Paper 14040-16
Real-time embedded safe landing area detection using flash LiDAR and deep neural networks for aerial vehicles
29 April 2026 • 4:30 PM - 4:50 PM EDT | Chesapeake 5
Abstract
We present a landing-site evaluation system that uses Flash LiDAR point clouds and deep neural networks (DNNs) to identify safe landing zones and hazards for a wide range of aerial vehicles. The DNN approach is trained entirely on high-fidelity synthetic data generated in simulation and verified with the NASA Morpheus dataset collected with an Advanced Scientific Concepts (ASC) Global Shutter Flash LiDAR (GSFL).
Our method integrates 3D terrain stitching for wide-area digital elevation map (DEM) reconstruction with learned hazard assessment models to predict safe landing areas in the surveyed terrain. All components, including the DNN inference and geometric processing, run at real-time sensor frame rates on an embedded processor, satisfying onboard autonomy requirements comparable to the NASA Morpheus system.
We further compare our DNN-based predictions with a classical Safe Landing Area Determination (SLAD) algorithm to assess performance, trade-offs, and robustness. Finally, we demonstrate that our simulation pipeline effectively bridges the sim-to-real gap, enabling reliable transfer of trained models to field-deployable systems. This work lays the groundwork for advanced onboard autonomous landing decision systems for manned and unmanned aerial vehicles across terrestrial and planetary missions.
Presenter
Ricardo Delgadillo
Advanced Scientific Concepts, LLC (United States)
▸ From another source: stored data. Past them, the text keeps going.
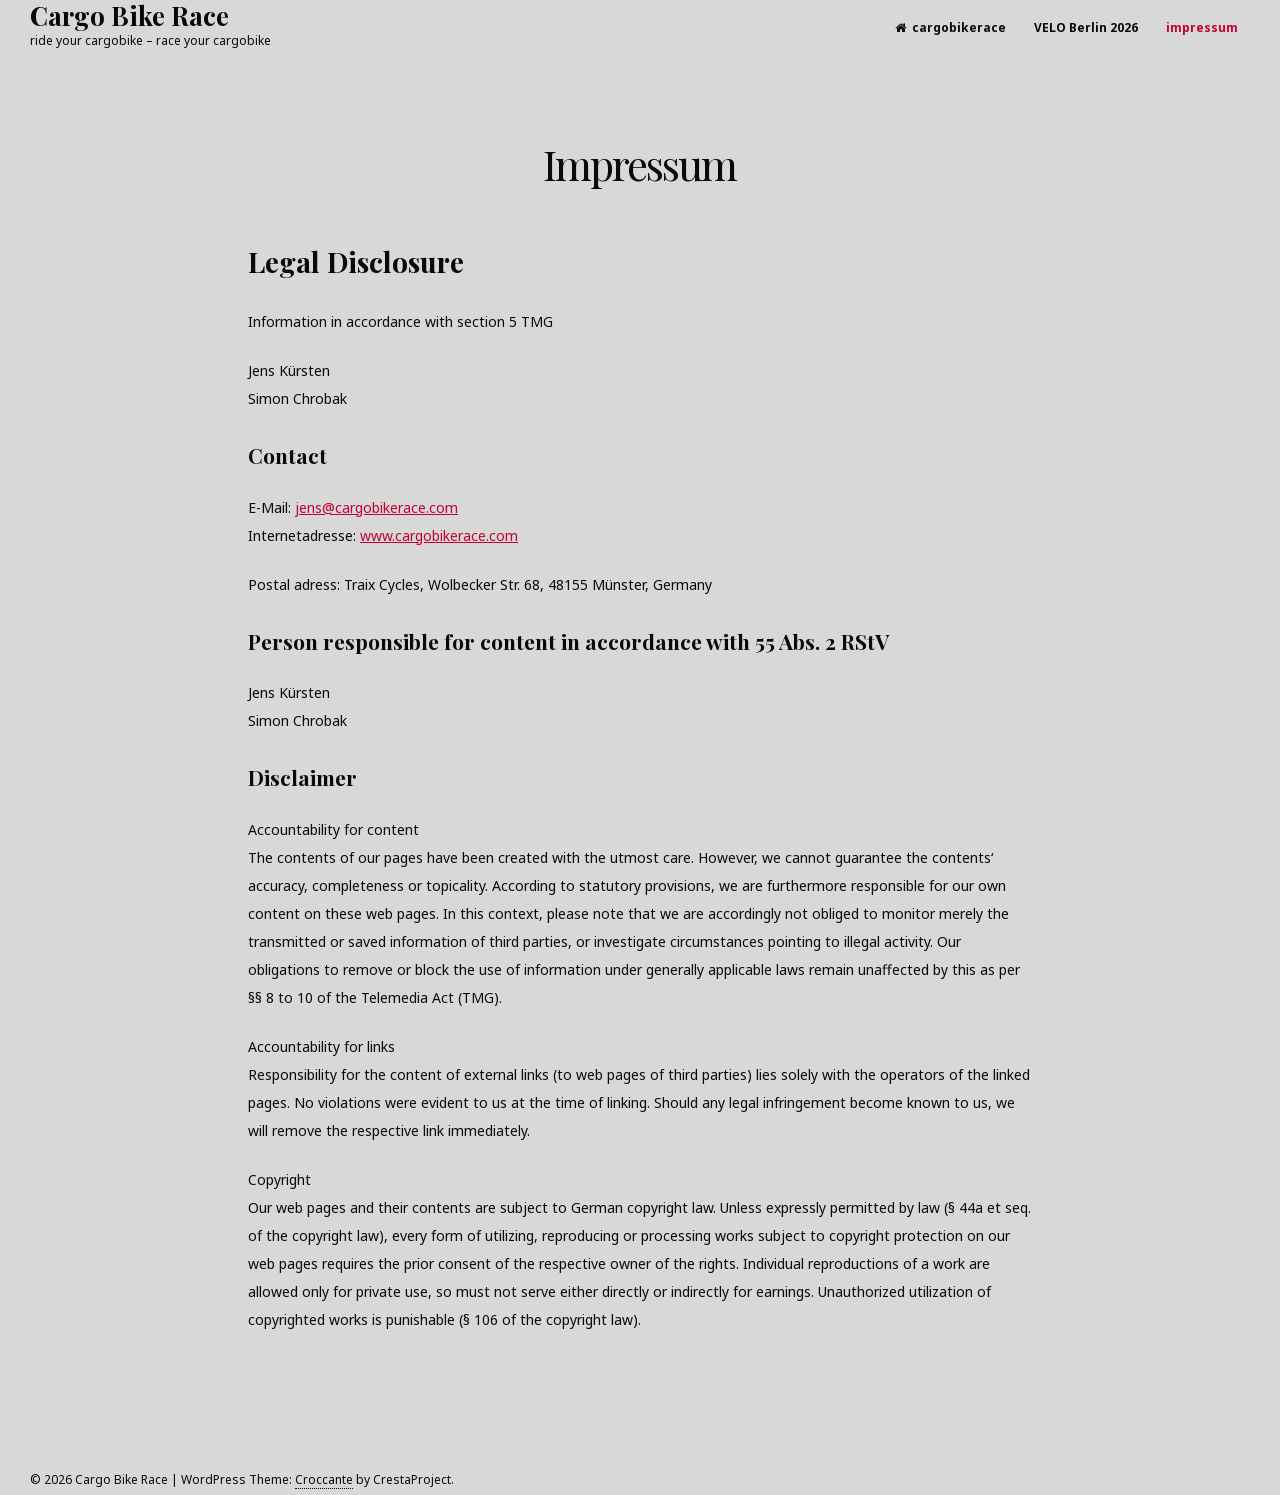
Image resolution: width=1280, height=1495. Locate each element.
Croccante (324, 1479)
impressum (1202, 27)
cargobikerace (950, 27)
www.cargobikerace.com (439, 535)
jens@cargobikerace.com (376, 507)
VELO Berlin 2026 (1086, 27)
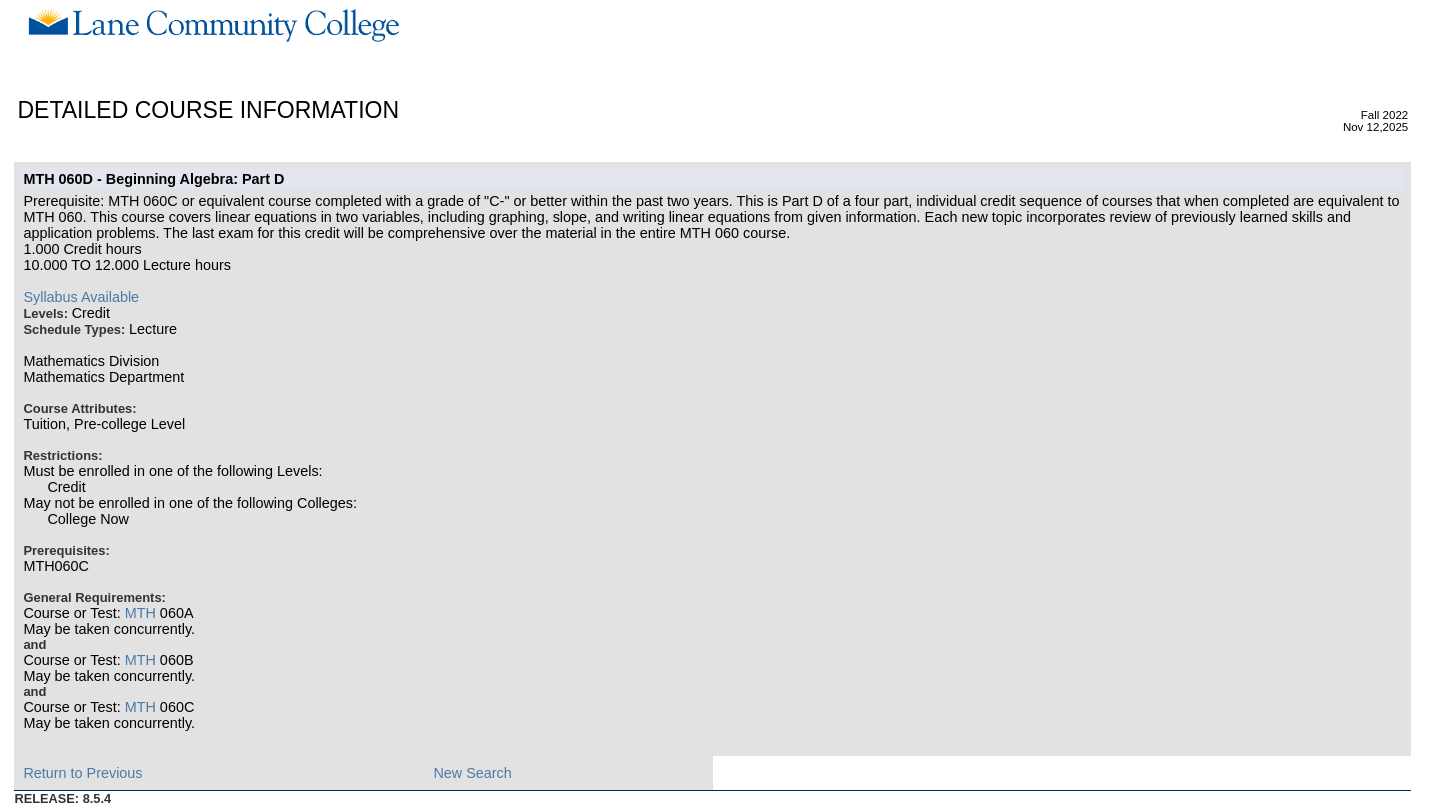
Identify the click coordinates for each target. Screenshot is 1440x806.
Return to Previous (82, 773)
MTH (140, 613)
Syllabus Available (81, 297)
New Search (472, 773)
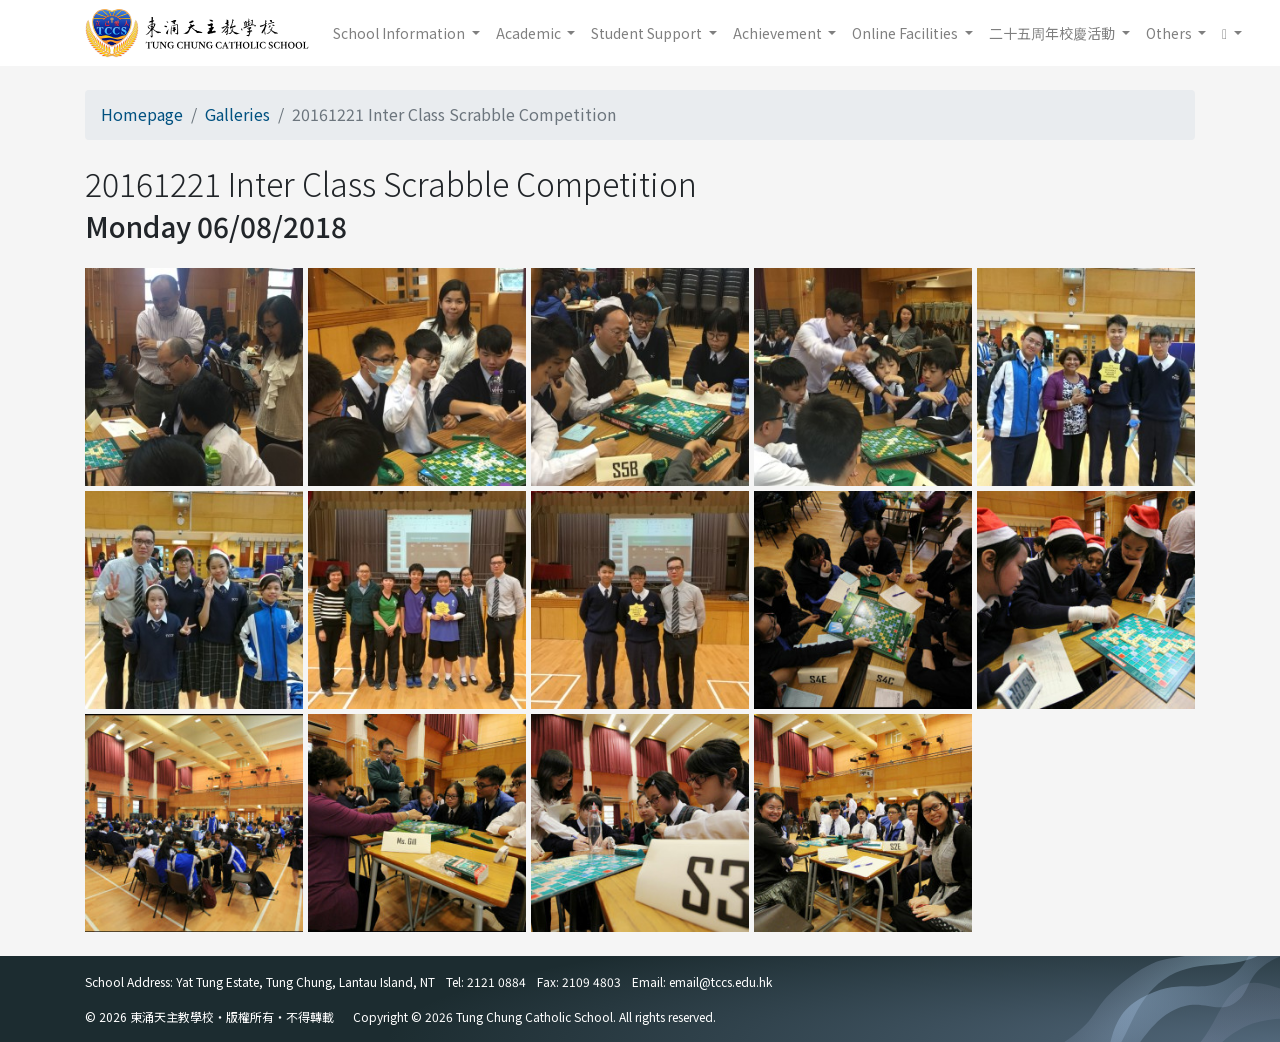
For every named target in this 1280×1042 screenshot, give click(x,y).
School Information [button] (400, 33)
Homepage (142, 114)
Dr. Delgadillo is an applied mathematician, accomplished researcher, and algorithm developer with over 11 years of experience designing novel, high‑efficiency algorithms across physics, artificial intelligence, and related domains. He has served as Principal Investigator on multiple government and defense research projects, developing advanced systems for real‑time sensing, autonomy, and relative navigation. At ASC, his work has significantly enhanced the company’s capabilities in LiDAR and AI, improving ASC's Digital Twin Simulator in both accuracy and performance. Prior to joining ASC, Dr. Delgadillo was a Research Fellow in the Mathematics Department at the National University of Singapore, specializing in quantum dynamics, partial differential equations, asymptotic analysis, and artificial intelligence. His interdisciplinary approach combines mathematical rigor with cutting‑edge AI methods to drive innovation in simulation and real world applications.